Each record should be retyped word for word.
....
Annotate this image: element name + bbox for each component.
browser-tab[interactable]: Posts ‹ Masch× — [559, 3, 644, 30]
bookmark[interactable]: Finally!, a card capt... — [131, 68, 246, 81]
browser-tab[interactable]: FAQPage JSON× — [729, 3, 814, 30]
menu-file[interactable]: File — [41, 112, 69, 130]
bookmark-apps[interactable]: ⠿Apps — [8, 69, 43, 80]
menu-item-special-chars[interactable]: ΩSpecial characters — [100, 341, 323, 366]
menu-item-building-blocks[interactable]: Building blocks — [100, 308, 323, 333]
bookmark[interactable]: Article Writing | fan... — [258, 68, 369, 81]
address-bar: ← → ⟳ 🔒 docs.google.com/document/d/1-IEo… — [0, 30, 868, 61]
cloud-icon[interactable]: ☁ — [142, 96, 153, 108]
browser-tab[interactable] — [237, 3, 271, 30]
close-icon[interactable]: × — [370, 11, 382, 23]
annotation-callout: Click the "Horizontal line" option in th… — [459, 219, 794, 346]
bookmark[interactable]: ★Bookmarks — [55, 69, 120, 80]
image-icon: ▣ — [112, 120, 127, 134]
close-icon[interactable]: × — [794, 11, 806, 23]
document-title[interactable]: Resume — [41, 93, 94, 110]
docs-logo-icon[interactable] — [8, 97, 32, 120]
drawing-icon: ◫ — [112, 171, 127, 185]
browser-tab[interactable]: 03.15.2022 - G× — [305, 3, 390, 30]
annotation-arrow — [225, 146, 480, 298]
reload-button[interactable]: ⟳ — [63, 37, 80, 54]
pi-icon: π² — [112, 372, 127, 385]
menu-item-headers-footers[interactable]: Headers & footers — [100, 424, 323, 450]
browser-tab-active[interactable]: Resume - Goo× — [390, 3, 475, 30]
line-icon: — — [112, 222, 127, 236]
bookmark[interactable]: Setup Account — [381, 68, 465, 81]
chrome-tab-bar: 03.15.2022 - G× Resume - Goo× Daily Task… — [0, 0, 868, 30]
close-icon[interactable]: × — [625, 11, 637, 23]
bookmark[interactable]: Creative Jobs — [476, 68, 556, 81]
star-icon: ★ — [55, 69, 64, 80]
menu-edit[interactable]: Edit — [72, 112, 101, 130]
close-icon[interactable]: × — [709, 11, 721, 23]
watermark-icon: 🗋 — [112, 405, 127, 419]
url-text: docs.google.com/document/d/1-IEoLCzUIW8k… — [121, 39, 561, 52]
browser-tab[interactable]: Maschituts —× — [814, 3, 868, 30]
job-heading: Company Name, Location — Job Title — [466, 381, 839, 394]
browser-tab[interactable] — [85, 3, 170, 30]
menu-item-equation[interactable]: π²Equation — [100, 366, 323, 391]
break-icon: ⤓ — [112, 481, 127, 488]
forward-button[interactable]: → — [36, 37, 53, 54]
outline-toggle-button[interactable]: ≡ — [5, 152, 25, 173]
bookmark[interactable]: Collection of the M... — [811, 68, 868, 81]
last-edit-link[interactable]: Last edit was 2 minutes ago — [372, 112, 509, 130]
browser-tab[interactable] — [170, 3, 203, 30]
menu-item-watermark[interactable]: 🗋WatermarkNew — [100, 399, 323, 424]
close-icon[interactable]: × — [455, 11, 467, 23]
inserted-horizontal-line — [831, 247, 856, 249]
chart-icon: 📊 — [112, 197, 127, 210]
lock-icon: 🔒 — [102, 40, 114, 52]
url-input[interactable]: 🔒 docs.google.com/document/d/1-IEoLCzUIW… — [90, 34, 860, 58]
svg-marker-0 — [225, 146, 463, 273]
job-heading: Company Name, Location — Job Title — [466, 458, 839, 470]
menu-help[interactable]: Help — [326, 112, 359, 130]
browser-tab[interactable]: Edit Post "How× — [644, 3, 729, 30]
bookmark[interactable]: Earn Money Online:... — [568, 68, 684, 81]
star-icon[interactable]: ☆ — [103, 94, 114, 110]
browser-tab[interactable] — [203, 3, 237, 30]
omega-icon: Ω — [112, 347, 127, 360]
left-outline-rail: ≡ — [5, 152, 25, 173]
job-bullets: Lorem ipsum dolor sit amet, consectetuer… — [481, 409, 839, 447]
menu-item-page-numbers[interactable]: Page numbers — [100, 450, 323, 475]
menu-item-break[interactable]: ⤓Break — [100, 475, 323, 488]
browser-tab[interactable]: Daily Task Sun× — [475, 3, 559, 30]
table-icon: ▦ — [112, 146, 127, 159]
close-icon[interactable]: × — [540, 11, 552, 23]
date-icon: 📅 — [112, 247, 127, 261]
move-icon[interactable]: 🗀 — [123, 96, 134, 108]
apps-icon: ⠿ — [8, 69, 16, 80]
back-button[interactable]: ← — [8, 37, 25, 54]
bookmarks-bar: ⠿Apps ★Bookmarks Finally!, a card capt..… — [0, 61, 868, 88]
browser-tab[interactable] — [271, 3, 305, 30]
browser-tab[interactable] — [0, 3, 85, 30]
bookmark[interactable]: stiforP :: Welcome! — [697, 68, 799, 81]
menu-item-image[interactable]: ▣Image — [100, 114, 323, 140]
....
## [The answer]
Annotate this image: element name + bbox for each component.
browser-tab[interactable]: Posts ‹ Masch× — [559, 3, 644, 30]
bookmark[interactable]: Finally!, a card capt... — [131, 68, 246, 81]
browser-tab[interactable]: FAQPage JSON× — [729, 3, 814, 30]
menu-file[interactable]: File — [41, 112, 69, 130]
bookmark-apps[interactable]: ⠿Apps — [8, 69, 43, 80]
menu-item-special-chars[interactable]: ΩSpecial characters — [100, 341, 323, 366]
menu-item-building-blocks[interactable]: Building blocks — [100, 308, 323, 333]
bookmark[interactable]: Article Writing | fan... — [258, 68, 369, 81]
address-bar: ← → ⟳ 🔒 docs.google.com/document/d/1-IEo… — [0, 30, 868, 61]
cloud-icon[interactable]: ☁ — [142, 96, 153, 108]
browser-tab[interactable] — [237, 3, 271, 30]
close-icon[interactable]: × — [370, 11, 382, 23]
annotation-callout: Click the "Horizontal line" option in th… — [459, 219, 794, 346]
bookmark[interactable]: ★Bookmarks — [55, 69, 120, 80]
image-icon: ▣ — [112, 120, 127, 134]
close-icon[interactable]: × — [794, 11, 806, 23]
document-title[interactable]: Resume — [41, 93, 94, 110]
docs-logo-icon[interactable] — [8, 97, 32, 120]
drawing-icon: ◫ — [112, 171, 127, 185]
browser-tab[interactable]: 03.15.2022 - G× — [305, 3, 390, 30]
annotation-arrow — [225, 146, 480, 298]
reload-button[interactable]: ⟳ — [63, 37, 80, 54]
pi-icon: π² — [112, 372, 127, 385]
menu-item-headers-footers[interactable]: Headers & footers — [100, 424, 323, 450]
browser-tab-active[interactable]: Resume - Goo× — [390, 3, 475, 30]
line-icon: — — [112, 222, 127, 236]
bookmark[interactable]: Setup Account — [381, 68, 465, 81]
chrome-tab-bar: 03.15.2022 - G× Resume - Goo× Daily Task… — [0, 0, 868, 30]
close-icon[interactable]: × — [625, 11, 637, 23]
bookmark[interactable]: Creative Jobs — [476, 68, 556, 81]
star-icon: ★ — [55, 69, 64, 80]
menu-edit[interactable]: Edit — [72, 112, 101, 130]
close-icon[interactable]: × — [709, 11, 721, 23]
watermark-icon: 🗋 — [112, 405, 127, 419]
url-text: docs.google.com/document/d/1-IEoLCzUIW8k… — [121, 39, 561, 52]
browser-tab[interactable]: Maschituts —× — [814, 3, 868, 30]
job-heading: Company Name, Location — Job Title — [466, 381, 839, 394]
browser-tab[interactable] — [85, 3, 170, 30]
menu-item-equation[interactable]: π²Equation — [100, 366, 323, 391]
break-icon: ⤓ — [112, 481, 127, 488]
forward-button[interactable]: → — [36, 37, 53, 54]
outline-toggle-button[interactable]: ≡ — [5, 152, 25, 173]
bookmark[interactable]: Collection of the M... — [811, 68, 868, 81]
last-edit-link[interactable]: Last edit was 2 minutes ago — [372, 112, 509, 130]
browser-tab[interactable] — [170, 3, 203, 30]
menu-item-watermark[interactable]: 🗋WatermarkNew — [100, 399, 323, 424]
close-icon[interactable]: × — [455, 11, 467, 23]
inserted-horizontal-line — [831, 247, 856, 249]
chart-icon: 📊 — [112, 197, 127, 210]
lock-icon: 🔒 — [102, 40, 114, 52]
url-input[interactable]: 🔒 docs.google.com/document/d/1-IEoLCzUIW… — [90, 34, 860, 58]
svg-marker-0 — [225, 146, 463, 273]
job-heading: Company Name, Location — Job Title — [466, 458, 839, 470]
menu-help[interactable]: Help — [326, 112, 359, 130]
browser-tab[interactable]: Edit Post "How× — [644, 3, 729, 30]
bookmark[interactable]: Earn Money Online:... — [568, 68, 684, 81]
star-icon[interactable]: ☆ — [103, 94, 114, 110]
browser-tab[interactable] — [203, 3, 237, 30]
omega-icon: Ω — [112, 347, 127, 360]
left-outline-rail: ≡ — [5, 152, 25, 173]
job-bullets: Lorem ipsum dolor sit amet, consectetuer… — [481, 409, 839, 447]
menu-item-page-numbers[interactable]: Page numbers — [100, 450, 323, 475]
menu-item-break[interactable]: ⤓Break — [100, 475, 323, 488]
browser-tab[interactable]: Daily Task Sun× — [475, 3, 559, 30]
table-icon: ▦ — [112, 146, 127, 159]
close-icon[interactable]: × — [540, 11, 552, 23]
date-icon: 📅 — [112, 247, 127, 261]
move-icon[interactable]: 🗀 — [123, 96, 134, 108]
apps-icon: ⠿ — [8, 69, 16, 80]
back-button[interactable]: ← — [8, 37, 25, 54]
bookmarks-bar: ⠿Apps ★Bookmarks Finally!, a card capt..… — [0, 61, 868, 88]
browser-tab[interactable] — [271, 3, 305, 30]
browser-tab[interactable] — [0, 3, 85, 30]
bookmark[interactable]: stiforP :: Welcome! — [697, 68, 799, 81]
menu-item-image[interactable]: ▣Image — [100, 114, 323, 140]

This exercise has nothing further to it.